Data to examine:
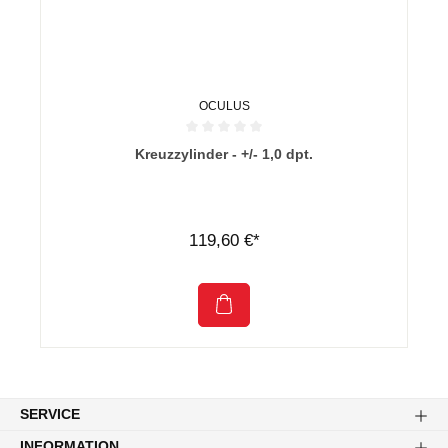
OCULUS
Durchschnittliche Bewertung von 0 von 5 Sternen
Kreuzzylinder - +/- 1,0 dpt.
119,60 €*
SERVICE
INFORMATION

Exercise requirements: Set down every line above exactly, pictures excluded.

Solution to this task:
OCULUS
Durchschnittliche Bewertung von 0 von 5 Sternen
Kreuzzylinder - +/- 1,0 dpt.
119,60 €*
SERVICE
INFORMATION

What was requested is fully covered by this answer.